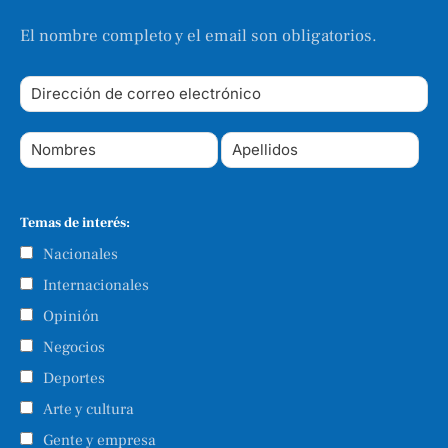
El nombre completo y el email son obligatorios.
Temas de interés:
Nacionales
Internacionales
Opinión
Negocios
Deportes
Arte y cultura
Gente y empresa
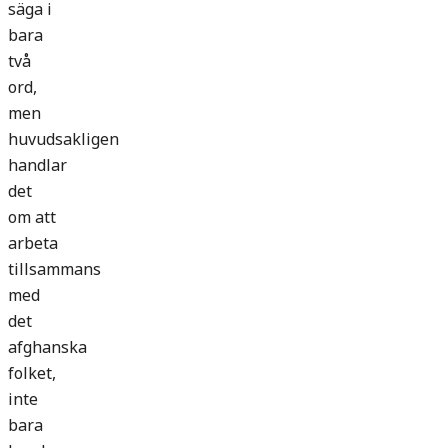
säga i
bara
två
ord,
men
huvudsakligen
handlar
det
om att
arbeta
tillsammans
med
det
afghanska
folket,
inte
bara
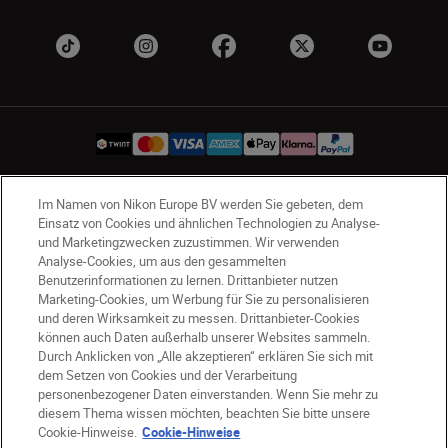
Im Namen von Nikon Europe BV werden Sie gebeten, dem
CH
Nikon Sites
Einsatz von Cookies und ähnlichen Technologien zu Analyse-
Kontaktieren Sie uns
Datenschutzhinweis
und Marketingzwecken zuzustimmen. Wir verwenden
Analyse-Cookies, um aus den gesammelten
Nutzungsbedingungen
Benutzerinformationen zu lernen. Drittanbieter nutzen
Geschäftsbedingungen des Nikon Stores
Marketing-Cookies, um Werbung für Sie zu personalisieren
Cookie-Hinweise
Barrierefreiheit
und deren Wirksamkeit zu messen. Drittanbieter-Cookies
können auch Daten außerhalb unserer Websites sammeln.
Cookie-Einstellungen
Durch Anklicken von „Alle akzeptieren“ erklären Sie sich mit
© 2026 Nikon
dem Setzen von Cookies und der Verarbeitung
personenbezogener Daten einverstanden. Wenn Sie mehr zu
diesem Thema wissen möchten, beachten Sie bitte unsere
Cookie-Hinweise.
Cookie-Hinweise
SKIP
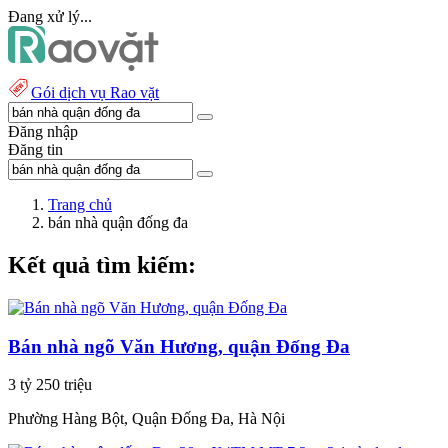
Đang xử lý...
Gói dịch vụ Rao vặt
Đăng nhập
Đăng tin
Trang chủ
bán nhà quận đống đa
Kết quả tìm kiếm:
Bán nhà ngõ Văn Hương, quận Đống Đa
3 tỷ 250 triệu
Phường Hàng Bột, Quận Đống Đa, Hà Nội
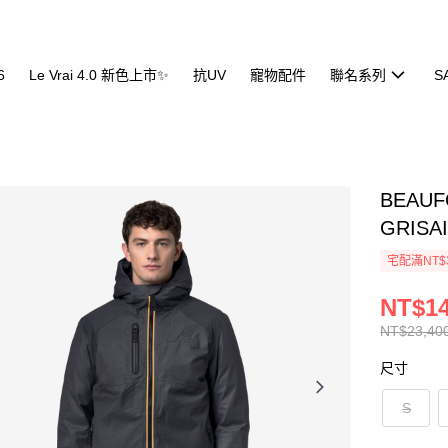
6
Le Vrai 4.0 新色上市✨
抗UV
寵物配件
聯名系列
S
BEAU
GRISA
宅配滿NT$
NT$14
NT$23,40
尺寸
S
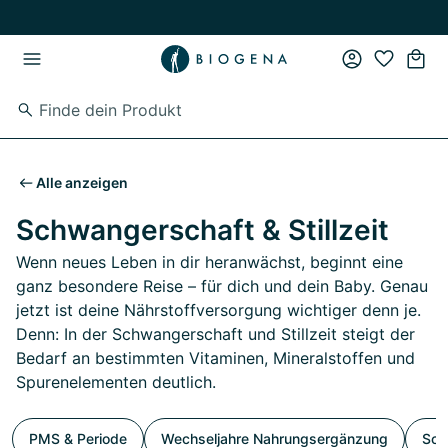
Zum Hauptinhalt springen
Zur Hauptnavigation springen
Alle anzeigen
Schwangerschaft & Stillzeit
Wenn neues Leben in dir heranwächst, beginnt eine
ganz besondere Reise – für dich und dein Baby. Genau
jetzt ist deine Nährstoffversorgung wichtiger denn je.
Denn: In der Schwangerschaft und Stillzeit steigt der
Bedarf an bestimmten Vitaminen, Mineralstoffen und
Spurenelementen deutlich.
PMS & Periode
Wechseljahre Nahrungsergänzung
Sch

# WORK INSTRUCTION:
When a line above contains the string "Drittanbieter", copy that line.

# ANSWER SPACE:
Benutzerinformationen zu lernen. Drittanbieter nutzen
und deren Wirksamkeit zu messen. Drittanbieter-Cookies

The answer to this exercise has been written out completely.